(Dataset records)
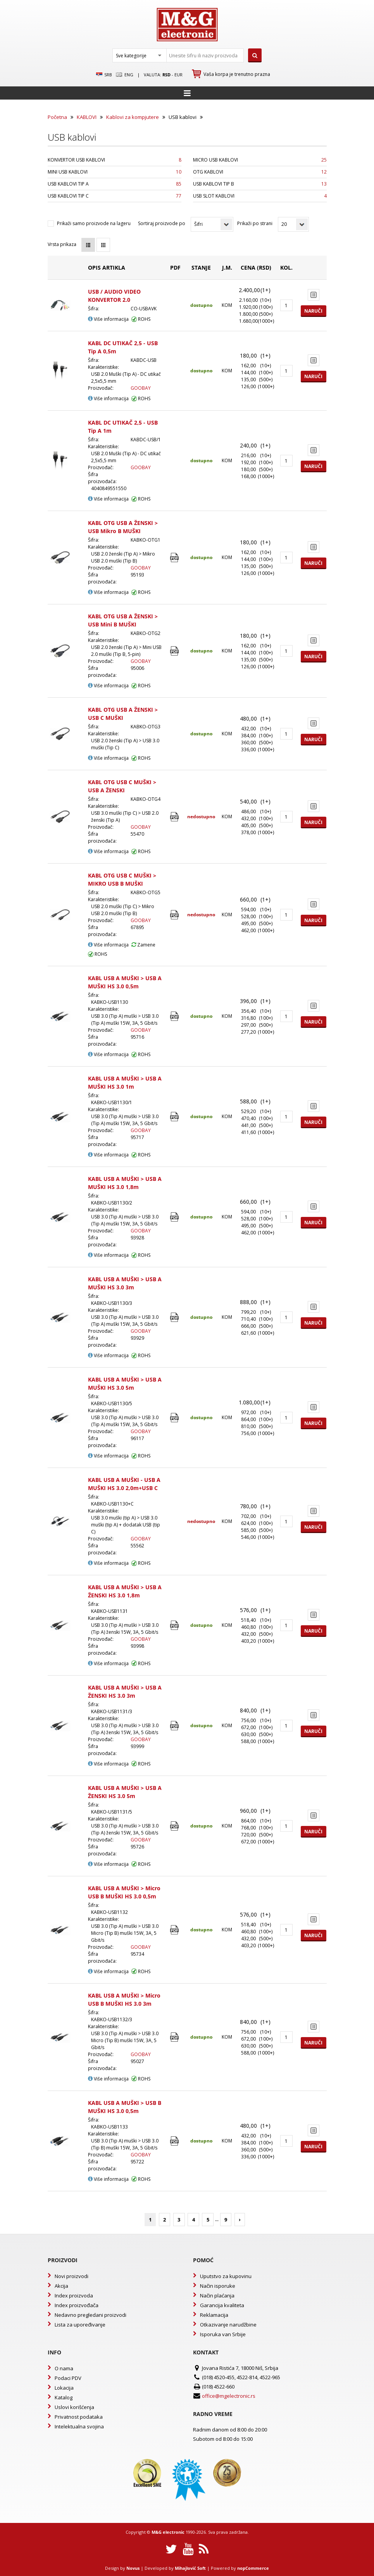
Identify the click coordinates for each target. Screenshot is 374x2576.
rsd (166, 74)
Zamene (143, 944)
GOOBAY (141, 388)
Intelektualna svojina (79, 2426)
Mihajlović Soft (190, 2568)
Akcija (61, 2285)
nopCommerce (253, 2568)
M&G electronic (168, 2532)
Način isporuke (217, 2285)
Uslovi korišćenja (74, 2407)
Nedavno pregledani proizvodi (90, 2314)
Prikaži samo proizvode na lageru (94, 223)
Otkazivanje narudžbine (228, 2324)
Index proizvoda (74, 2295)
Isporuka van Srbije (223, 2334)
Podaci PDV (68, 2378)
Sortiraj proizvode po (161, 223)
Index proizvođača (76, 2305)
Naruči (313, 311)
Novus (133, 2568)
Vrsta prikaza (62, 244)
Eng (124, 75)
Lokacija (64, 2387)
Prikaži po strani (254, 223)
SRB (104, 75)
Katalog (63, 2397)
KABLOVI (87, 117)
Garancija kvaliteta (222, 2305)
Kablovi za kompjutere (132, 117)
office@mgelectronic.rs (228, 2395)
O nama (64, 2368)
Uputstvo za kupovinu (226, 2276)
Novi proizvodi (71, 2276)
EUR (178, 74)
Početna (57, 117)
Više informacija (108, 319)
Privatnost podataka (79, 2416)
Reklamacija (214, 2314)
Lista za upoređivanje (80, 2324)
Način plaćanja (217, 2295)
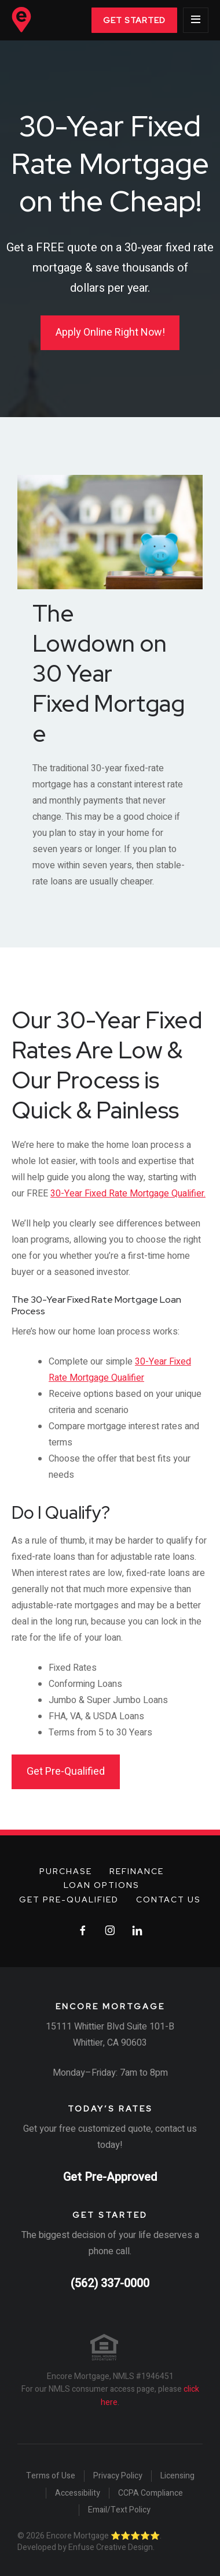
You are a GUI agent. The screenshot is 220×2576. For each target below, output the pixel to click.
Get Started (134, 20)
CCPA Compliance (150, 2493)
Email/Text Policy (119, 2510)
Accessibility (77, 2493)
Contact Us (168, 1899)
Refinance (136, 1871)
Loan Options (102, 1885)
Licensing (177, 2476)
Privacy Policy (117, 2476)
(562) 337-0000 (110, 2283)
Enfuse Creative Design (110, 2547)
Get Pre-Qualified (66, 1771)
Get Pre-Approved (110, 2177)
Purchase (65, 1871)
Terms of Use (50, 2476)
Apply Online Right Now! (110, 332)
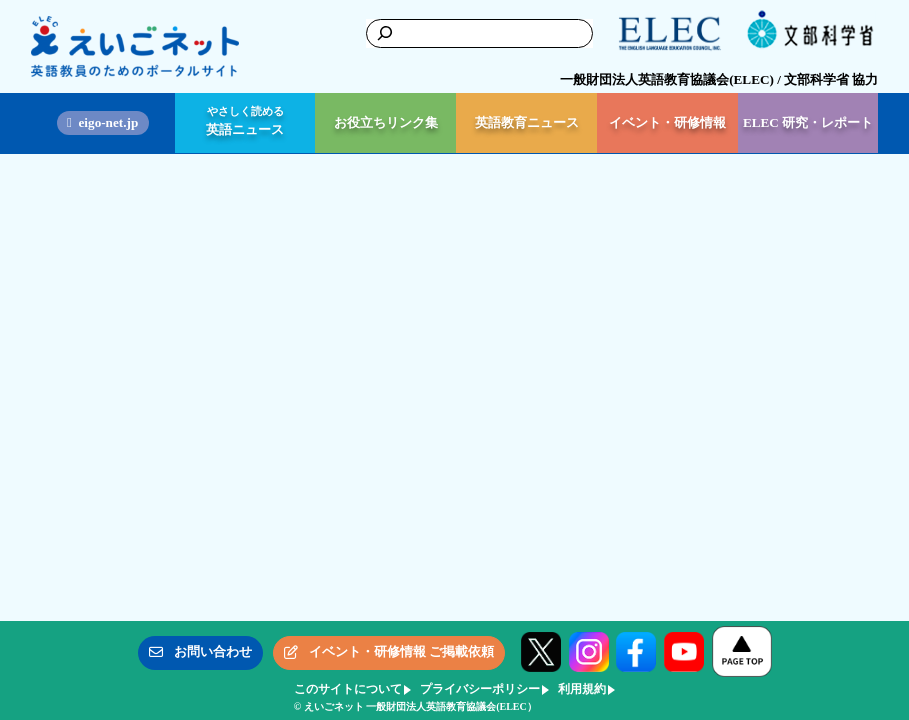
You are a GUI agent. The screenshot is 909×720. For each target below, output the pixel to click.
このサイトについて (348, 689)
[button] (200, 653)
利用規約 (582, 689)
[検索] (382, 33)
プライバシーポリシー (480, 689)
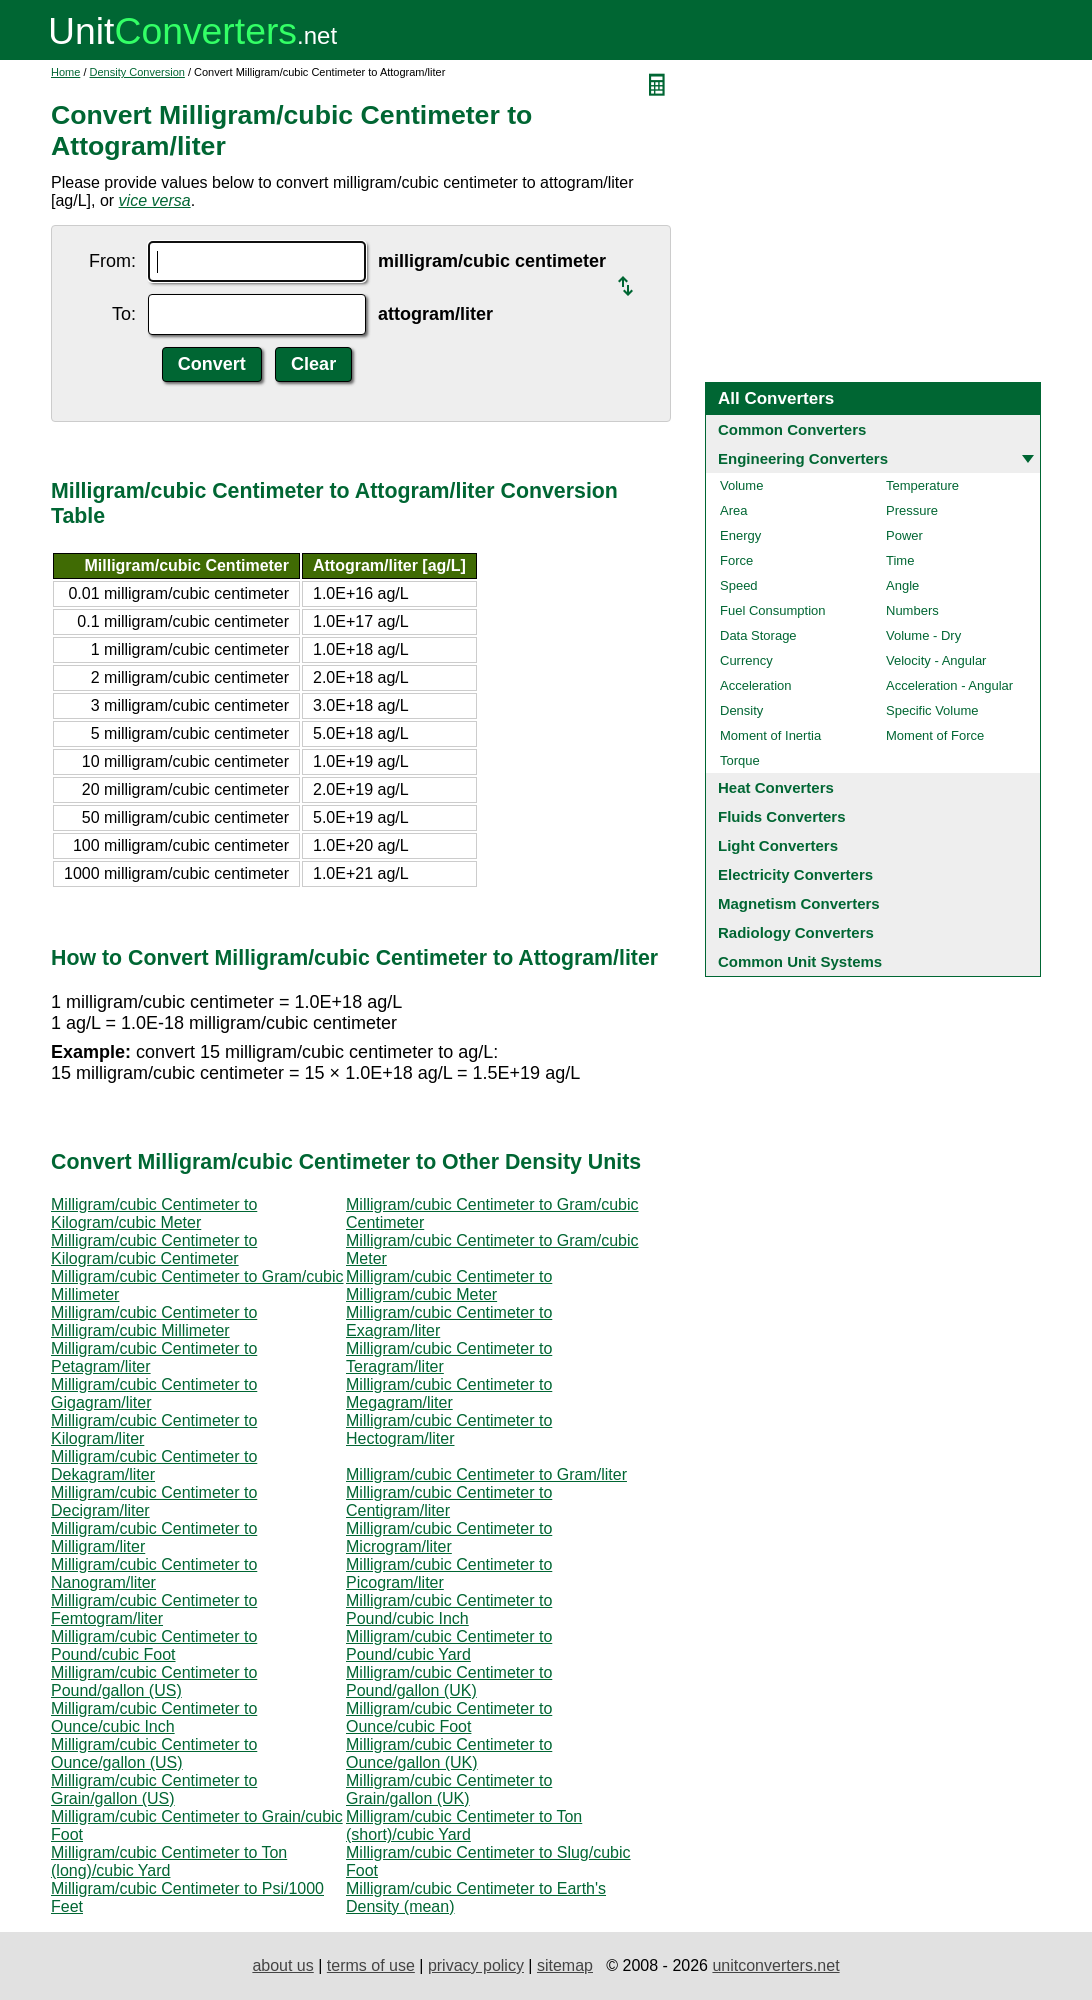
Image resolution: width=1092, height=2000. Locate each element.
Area (733, 510)
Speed (739, 585)
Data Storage (758, 635)
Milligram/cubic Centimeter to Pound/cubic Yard (449, 1645)
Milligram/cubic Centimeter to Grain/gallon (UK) (449, 1789)
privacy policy (476, 1965)
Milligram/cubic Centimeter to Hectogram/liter (449, 1429)
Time (900, 560)
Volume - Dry (923, 635)
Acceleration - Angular (949, 685)
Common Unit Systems (800, 961)
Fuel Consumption (773, 610)
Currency (746, 660)
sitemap (565, 1965)
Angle (902, 585)
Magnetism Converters (799, 903)
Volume (741, 485)
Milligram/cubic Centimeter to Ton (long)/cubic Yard (169, 1861)
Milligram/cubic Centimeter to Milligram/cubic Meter (449, 1285)
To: (124, 314)
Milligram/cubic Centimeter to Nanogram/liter (154, 1573)
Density (741, 710)
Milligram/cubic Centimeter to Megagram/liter (449, 1393)
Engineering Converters (803, 458)
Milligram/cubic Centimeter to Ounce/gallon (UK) (449, 1753)
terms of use (371, 1965)
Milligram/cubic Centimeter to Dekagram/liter (154, 1465)
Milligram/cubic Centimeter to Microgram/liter (449, 1537)
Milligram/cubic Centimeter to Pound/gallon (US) (154, 1681)
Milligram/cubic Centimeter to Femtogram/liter (154, 1609)
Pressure (912, 510)
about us (282, 1965)
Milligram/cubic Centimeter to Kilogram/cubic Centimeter (154, 1249)
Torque (740, 760)
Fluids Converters (782, 816)
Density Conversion (137, 72)
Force (736, 560)
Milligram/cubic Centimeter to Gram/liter (486, 1474)
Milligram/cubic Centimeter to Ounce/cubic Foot (449, 1717)
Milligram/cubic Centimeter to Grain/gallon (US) (154, 1789)
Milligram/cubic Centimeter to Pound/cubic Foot (154, 1645)
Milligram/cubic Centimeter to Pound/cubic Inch (449, 1609)
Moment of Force (935, 735)
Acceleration (756, 685)
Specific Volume (932, 710)
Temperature (922, 485)
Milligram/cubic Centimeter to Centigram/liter (449, 1501)
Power (904, 535)
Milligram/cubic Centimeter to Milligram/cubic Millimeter (154, 1321)
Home (65, 72)
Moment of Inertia (770, 735)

Work required.
Find the number of lines in the data above that contain "each". Please give that number alone.

Response to this task.
4